ANCHORAGE, Alaska - Two visitors from Australia were killed in a fiery small plane crash in Alaska's interior, the Alaska State Troopers said on Thursday.
The Piper PA32 crashed on Wednesday about 39 miles (63 km) north of Fairbanks, the troopers said. Searchers alerted to the plane's emergency located its burning wreckage late in the day and confirmed that both people aboard the plane were killed.
The victims were identified as pilot Stephen Knight, 64, and Gillian Knight, 60, both of Queensland.
The search started after communications between the plane and an air-traffic controller ceased abruptly, trooper spokeswoman Megan Peters said.

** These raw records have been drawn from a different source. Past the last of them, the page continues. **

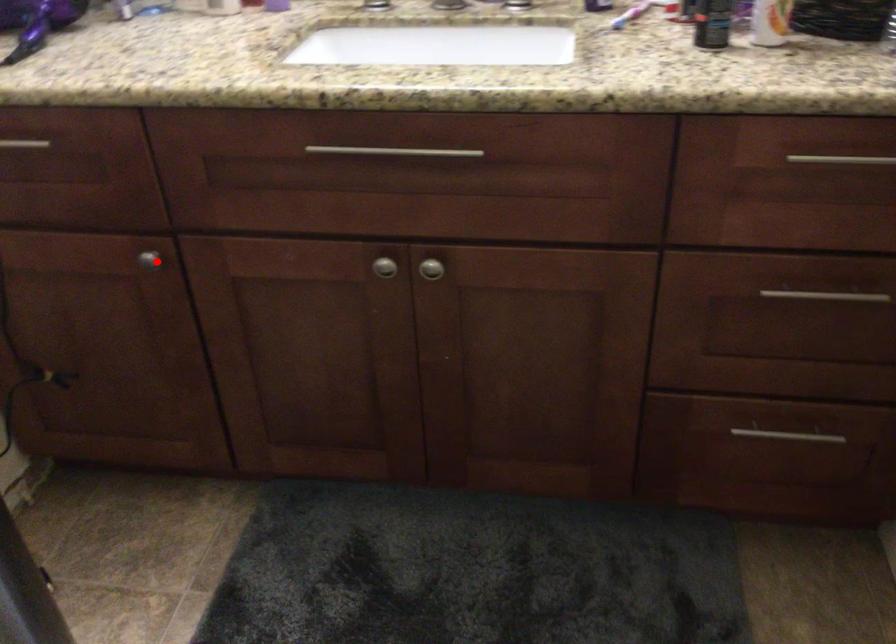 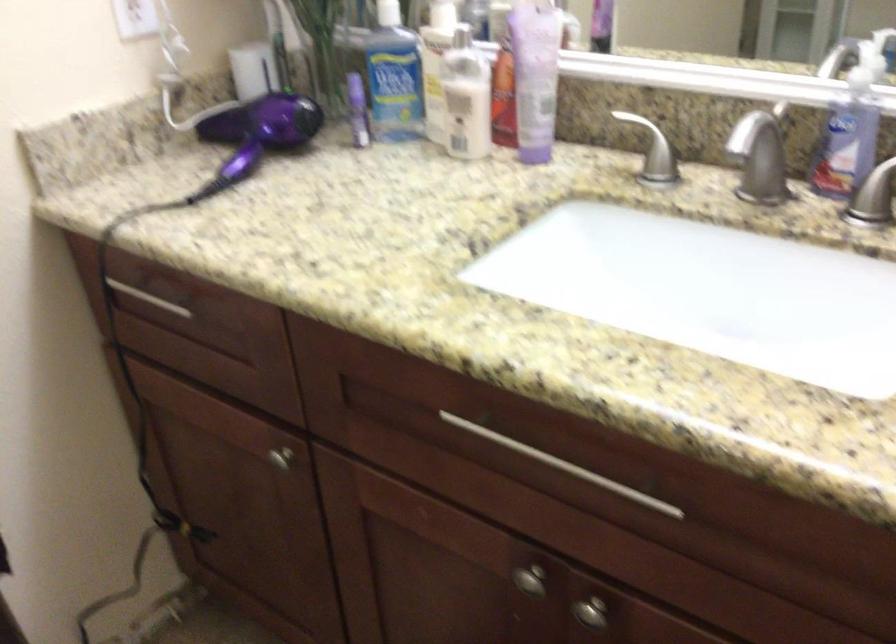 Locate, in the second image, the point that corresponds to the highlighted location in the first image.

(280, 459) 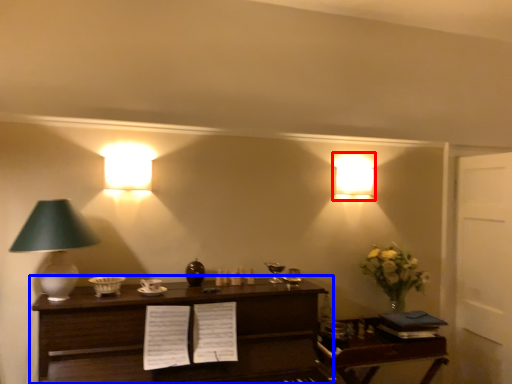 Question: Which point is closer to the camera, lamp (highlighted by a red box) or table (highlighted by a blue box)?

Choices:
 (A) lamp
 (B) table

Answer: (B)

She did not say where the plane was heading when it went down.
A controller responded to a query from the plane, "and no one answered," Peters said. "At that point, they realized that the plane went off the radar."

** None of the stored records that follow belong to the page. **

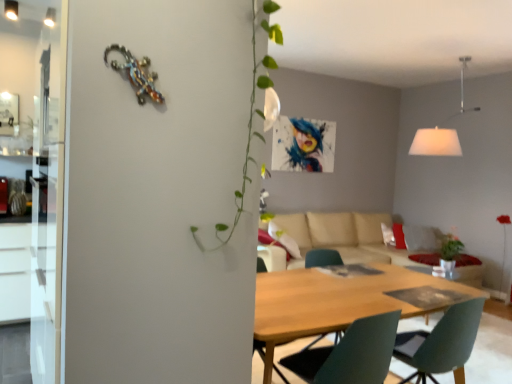 Question: Does wooden table at center have a smaller size compared to white fabric lampshade at upper right?

Choices:
 (A) no
 (B) yes

Answer: (A)

Question: Does wooden table at center have a larger size compared to white fabric lampshade at upper right?

Choices:
 (A) no
 (B) yes

Answer: (B)

Question: Considering the relative positions of wooden table at center and white fabric lampshade at upper right in the image provided, is wooden table at center in front of white fabric lampshade at upper right?

Choices:
 (A) no
 (B) yes

Answer: (B)

Question: From the image's perspective, is wooden table at center located beneath white fabric lampshade at upper right?

Choices:
 (A) yes
 (B) no

Answer: (A)

Question: Can you confirm if wooden table at center is thinner than white fabric lampshade at upper right?

Choices:
 (A) yes
 (B) no

Answer: (A)

Question: In the image, is matte green chair at center on the left side or the right side of white fabric lampshade at upper right?

Choices:
 (A) right
 (B) left

Answer: (B)

Question: From their relative heights in the image, would you say matte green chair at center is taller or shorter than white fabric lampshade at upper right?

Choices:
 (A) tall
 (B) short

Answer: (B)

Question: Based on their sizes in the image, would you say matte green chair at center is bigger or smaller than white fabric lampshade at upper right?

Choices:
 (A) small
 (B) big

Answer: (A)

Question: From the image's perspective, relative to white fabric lampshade at upper right, is matte green chair at center above or below?

Choices:
 (A) below
 (B) above

Answer: (A)

Question: Is matte green chair at center wider or thinner than beige fabric couch at center?

Choices:
 (A) thin
 (B) wide

Answer: (A)

Question: Is matte green chair at center bigger or smaller than beige fabric couch at center?

Choices:
 (A) small
 (B) big

Answer: (A)

Question: Considering the relative positions of matte green chair at center and beige fabric couch at center in the image provided, is matte green chair at center to the left or to the right of beige fabric couch at center?

Choices:
 (A) left
 (B) right

Answer: (A)

Question: Is matte green chair at center situated inside beige fabric couch at center or outside?

Choices:
 (A) outside
 (B) inside

Answer: (A)

Question: From the image's perspective, is matte green chair at center located above or below wooden table at center?

Choices:
 (A) below
 (B) above

Answer: (B)

Question: Is matte green chair at center spatially inside wooden table at center, or outside of it?

Choices:
 (A) outside
 (B) inside

Answer: (B) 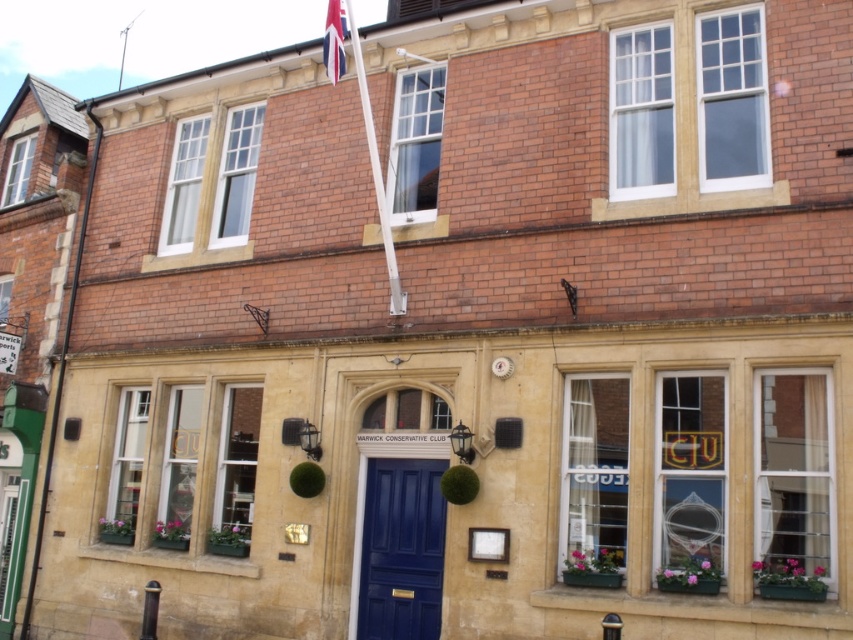 Question: Is shiny blue door at center wider than red fabric flag at upper center?

Choices:
 (A) no
 (B) yes

Answer: (B)

Question: Among these objects, which one is nearest to the camera?

Choices:
 (A) red fabric flag at upper center
 (B) shiny blue door at center

Answer: (A)

Question: Among these objects, which one is nearest to the camera?

Choices:
 (A) red fabric flag at upper center
 (B) shiny blue door at center

Answer: (A)

Question: Is shiny blue door at center to the right of red fabric flag at upper center from the viewer's perspective?

Choices:
 (A) no
 (B) yes

Answer: (B)

Question: Is shiny blue door at center behind red fabric flag at upper center?

Choices:
 (A) no
 (B) yes

Answer: (B)

Question: Which point is closer to the camera taking this photo?

Choices:
 (A) (364, 502)
 (B) (326, 36)

Answer: (B) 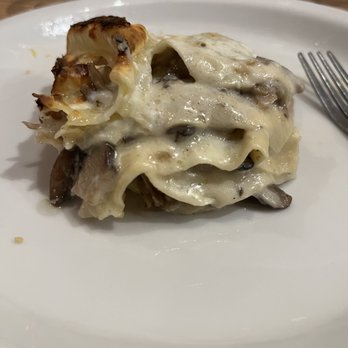 Locate an element on the screen. foam is located at coordinates (171, 103). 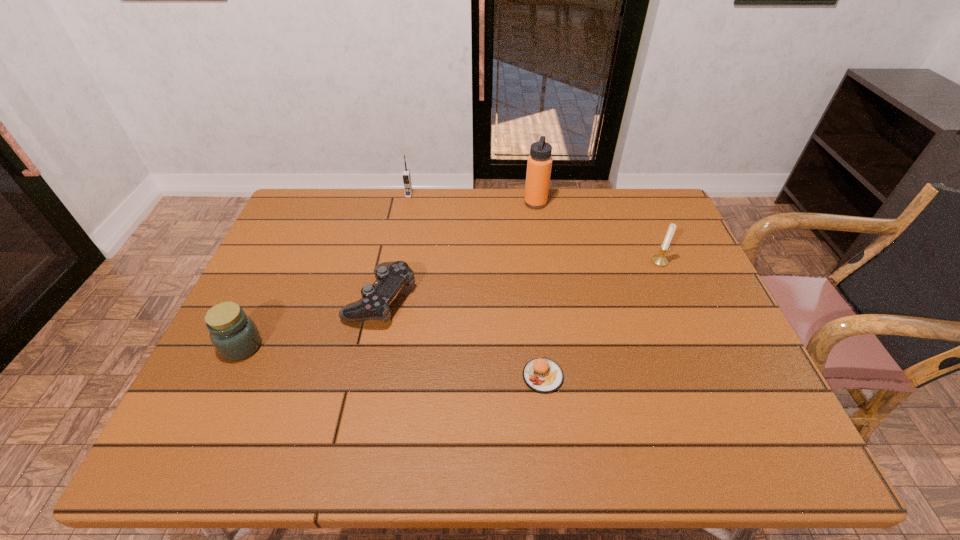 The width and height of the screenshot is (960, 540). Identify the location of vacant space situated 0.130m on the right of the jar. (317, 346).

You are a GUI agent. You are given a task and a screenshot of the screen. Output one action in this format:
    pyautogui.click(x=<x>, y=<y>)
    Task: Click on the vacant space located on the left of the control
    The image size is (960, 540).
    Given the screenshot: What is the action you would take?
    pyautogui.click(x=248, y=299)

Locate an element on the screen. vacant point located on the left of the patty is located at coordinates (368, 376).

I want to click on thermos bottle that is at the far edge, so click(x=539, y=163).

Locate an element on the screen. The height and width of the screenshot is (540, 960). cellular telephone at the far edge is located at coordinates (406, 176).

Where is `object located at the left edge`? The image size is (960, 540). object located at the left edge is located at coordinates (235, 336).

At what (x,y) coordinates should I click in order to perform the action: click on object positioned at the right edge. Please return your answer as a coordinate pair (x, y). Image resolution: width=960 pixels, height=540 pixels. Looking at the image, I should click on (660, 260).

Find the location of `free region at the far edge of the desktop`. free region at the far edge of the desktop is located at coordinates (504, 198).

Find the location of a particular element. This screenshot has width=960, height=540. free location at the near edge is located at coordinates (416, 458).

At what (x,y) coordinates should I click in order to perform the action: click on vacant space at the left edge of the desktop. Please return your answer as a coordinate pair (x, y). Looking at the image, I should click on (280, 330).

Bad weather delayed recovery efforts until Thursday, Peters said. Although the crash site was only about a 25-minute flight from Fairbanks, the cloud ceiling was extremely low and "fog was horrible", she said.
The crashed Piper had been rented from the West Valley Flying Club of Palo Alto, California, said Clint Johnson, an investigator with the National Transportation Safety Board.
Before the crash, it had been flying with another general-aviation aircraft also rented from the same club, Johnson said.